More accurately, they get to uncritically report that it's not our fault, which, in my opinion, is a fun delusion. Yesterday's paper reported (or rather, reported that my government believes) that the Venezuelan government is to blame for presumably a huge amount of cocaine coming out of Colombia and into the US. Cocaine demand in the last several years has been lower than it's been in years and years, decades, reportedly, so for the US to make a big deal of this amount is a little suspicious.
I don't have the whole picture, but it's not the first inverted (perverted?) celebration the Times has done on this subject. Another piece of the puzzle is the way the economics were even allowed to be reported in the first place. It was actually informative, if you look at the graph. Increase in demand happened a few times, and each time without fail, the price went up. The reporter, however, decided that the price going up was like some sort of bandaid, from just being punched hard by our government.
Of course, both can be true, but without understanding the first, which is a strong, strong hypothesis as I see it, the problem doesn't go away.
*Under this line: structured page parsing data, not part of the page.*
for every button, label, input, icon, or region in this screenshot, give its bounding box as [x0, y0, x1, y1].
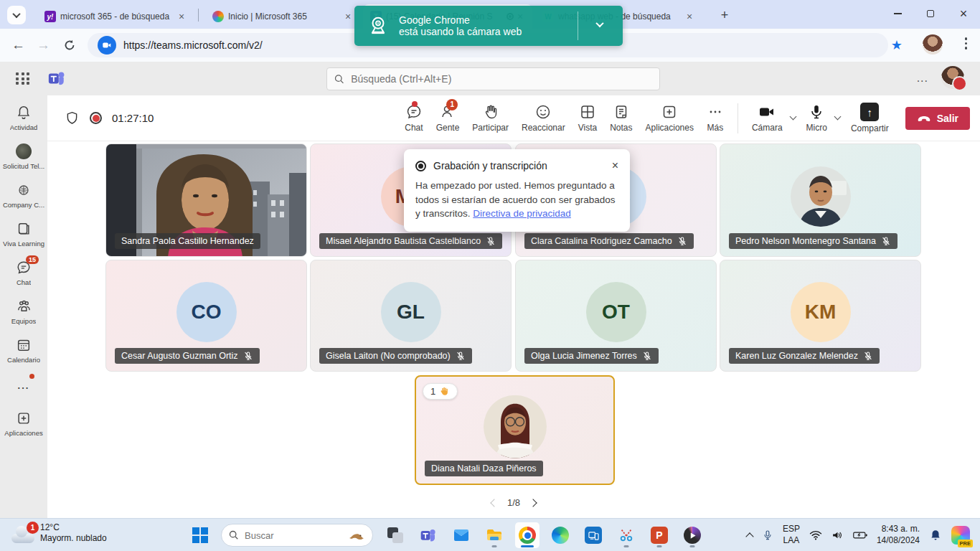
- chrome-icon[interactable]: [515, 522, 540, 548]
- participant-name: Sandra Paola Castillo Hernandez: [121, 236, 254, 246]
- sidebar-item-more[interactable]: ...: [0, 374, 47, 391]
- sidebar-item-calendario[interactable]: Calendario: [0, 336, 47, 364]
- weather-widget[interactable]: 1 12°C Mayorm. nublado: [10, 522, 107, 544]
- participant-tile-cesar[interactable]: CO Cesar Augusto Guzman Ortiz: [105, 260, 307, 372]
- sidebar-item-chat[interactable]: 15 Chat: [0, 259, 47, 286]
- windows-taskbar: 1 12°C Mayorm. nublado: [0, 518, 980, 551]
- next-page-chevron-icon[interactable]: [529, 499, 537, 507]
- tray-expand-chevron-icon[interactable]: [745, 532, 753, 540]
- taskbar-search[interactable]: [221, 524, 373, 547]
- sidebar-item-label: Equipos: [11, 317, 36, 325]
- sidebar-item-actividad[interactable]: Actividad: [0, 104, 47, 131]
- avatar-initials: KM: [791, 282, 851, 342]
- mic-options-chevron-icon[interactable]: [834, 113, 842, 121]
- header-more-options-button[interactable]: ...: [917, 72, 928, 85]
- notification-message: está usando la cámara web: [399, 26, 522, 37]
- mic-button[interactable]: Micro: [806, 103, 827, 133]
- snipping-tool-icon[interactable]: [614, 522, 639, 548]
- camera-options-chevron-icon[interactable]: [789, 113, 796, 121]
- maximize-button[interactable]: [914, 0, 947, 27]
- camera-usage-notification[interactable]: Google Chrome está usando la cámara web: [354, 6, 623, 46]
- participant-tile-gisela[interactable]: GL Gisela Laiton (No comprobado): [310, 260, 512, 372]
- button-label: Más: [707, 123, 724, 133]
- participant-tile-sandra[interactable]: Sandra Paola Castillo Hernandez: [105, 143, 307, 257]
- tab-list-chevron-button[interactable]: [7, 6, 26, 24]
- share-button[interactable]: ↑ Compartir: [851, 103, 889, 133]
- participant-name: Karen Luz Gonzalez Melendez: [735, 351, 858, 361]
- copilot-icon[interactable]: PRE: [951, 526, 970, 545]
- dialog-close-icon[interactable]: ×: [612, 159, 618, 172]
- tab-close-icon[interactable]: ×: [341, 10, 354, 23]
- back-button[interactable]: ←: [11, 37, 25, 53]
- shield-icon[interactable]: [65, 110, 80, 126]
- minimize-button[interactable]: [881, 0, 914, 27]
- notes-icon: [613, 103, 630, 121]
- aplicaciones-button[interactable]: Aplicaciones: [646, 103, 694, 133]
- sidebar-item-aplicaciones[interactable]: Aplicaciones: [0, 410, 47, 437]
- reaccionar-button[interactable]: Reaccionar: [522, 103, 565, 133]
- device-manager-icon[interactable]: [581, 522, 606, 548]
- sidebar-item-company[interactable]: Company C...: [0, 182, 47, 209]
- leave-button[interactable]: Salir: [905, 107, 970, 130]
- plus-square-icon: [15, 410, 32, 427]
- browser-menu-button[interactable]: [965, 37, 968, 50]
- sidebar-item-viva-learning[interactable]: Viva Learning: [0, 220, 47, 248]
- refresh-button[interactable]: [63, 39, 76, 52]
- privacy-policy-link[interactable]: Directiva de privacidad: [473, 208, 571, 219]
- participant-tile-diana[interactable]: 1 Diana Natali Daza Piñeros: [415, 375, 615, 485]
- file-explorer-icon[interactable]: [482, 522, 507, 548]
- browser-profile-avatar[interactable]: [923, 34, 943, 55]
- teams-taskbar-icon[interactable]: [416, 522, 440, 548]
- teams-search-box[interactable]: [326, 67, 660, 90]
- mail-icon[interactable]: [449, 522, 473, 548]
- vista-button[interactable]: Vista: [578, 103, 597, 133]
- participant-name: Pedro Nelson Montenegro Santana: [735, 236, 876, 246]
- battery-icon[interactable]: [853, 530, 867, 540]
- browser-tab-2[interactable]: Inicio | Microsoft 365 ×: [205, 4, 360, 29]
- teams-search-input[interactable]: [351, 73, 652, 85]
- forward-button[interactable]: →: [37, 37, 50, 53]
- new-tab-button[interactable]: +: [716, 7, 733, 24]
- task-view-button[interactable]: [383, 522, 407, 548]
- previous-page-chevron-icon[interactable]: [490, 499, 498, 507]
- teams-profile-avatar[interactable]: [941, 66, 964, 89]
- clock[interactable]: 8:43 a. m. 14/08/2024: [877, 524, 920, 546]
- app-launcher-waffle-icon[interactable]: [16, 72, 30, 85]
- running-indicator: [521, 545, 534, 547]
- volume-icon[interactable]: [831, 529, 844, 541]
- participar-button[interactable]: Participar: [472, 103, 509, 133]
- notification-expand-chevron-icon[interactable]: [595, 19, 603, 27]
- recording-transcription-dialog: Grabación y transcripción × Ha empezado …: [404, 149, 630, 232]
- edge-icon[interactable]: [548, 522, 573, 548]
- tab-close-icon[interactable]: ×: [175, 10, 188, 23]
- button-label: Participar: [472, 123, 509, 133]
- participant-tile-karen[interactable]: KM Karen Luz Gonzalez Melendez: [720, 260, 921, 372]
- media-player-icon[interactable]: [680, 522, 705, 548]
- camera-button[interactable]: Cámara: [752, 103, 783, 133]
- browser-tab-1[interactable]: y! microsoft 365 - de búsqueda ×: [37, 4, 194, 29]
- tab-close-icon[interactable]: ×: [683, 10, 696, 23]
- wifi-icon[interactable]: [809, 529, 822, 541]
- gente-button[interactable]: 1 Gente: [436, 103, 460, 133]
- tray-mic-icon[interactable]: [762, 529, 773, 542]
- mas-button[interactable]: Más: [707, 103, 724, 133]
- start-button[interactable]: [192, 527, 208, 543]
- participant-tile-olga[interactable]: OT Olga Lucia Jimenez Torres: [515, 260, 717, 372]
- close-button[interactable]: ×: [947, 0, 980, 27]
- chat-button[interactable]: Chat: [405, 103, 423, 133]
- dialog-body: Ha empezado por usted. Hemos preguntado …: [415, 179, 618, 221]
- powerpoint-icon[interactable]: P: [647, 522, 672, 548]
- camera-in-use-indicator-icon[interactable]: [98, 36, 116, 55]
- notas-button[interactable]: Notas: [610, 103, 632, 133]
- bookmark-star-icon[interactable]: ★: [891, 37, 903, 53]
- participant-tile-pedro[interactable]: Pedro Nelson Montenegro Santana: [720, 143, 921, 257]
- language-indicator[interactable]: ESP LAA: [783, 524, 800, 546]
- sidebar-item-solicitud[interactable]: Solicitud Tel...: [0, 143, 47, 170]
- raise-hand-icon: [482, 103, 499, 121]
- notification-bell-icon[interactable]: [929, 529, 942, 542]
- chevron-down-icon: [12, 10, 20, 18]
- participant-name-label: Clara Catalina Rodriguez Camacho: [524, 233, 694, 249]
- sidebar-item-equipos[interactable]: Equipos: [0, 298, 47, 325]
- meeting-timer-group: 01:27:10: [65, 110, 154, 126]
- taskbar-search-input[interactable]: [245, 530, 331, 541]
Iran Contra and the 2005 plane crash in Mexico suggest the US government is actively involved in drug dealing. Does this reality charted against the Time's delusional thinking allow, encourage, or even give a little more evidence for that I don't know how to test this, we're talking about a black market. So I think a more generous reading is that the war must go on, real problem or no. The polices are admittedly ineffective at stopping wars, is what it is permissible to say. Can't that be reasonably expected from a Power which has a different agenda?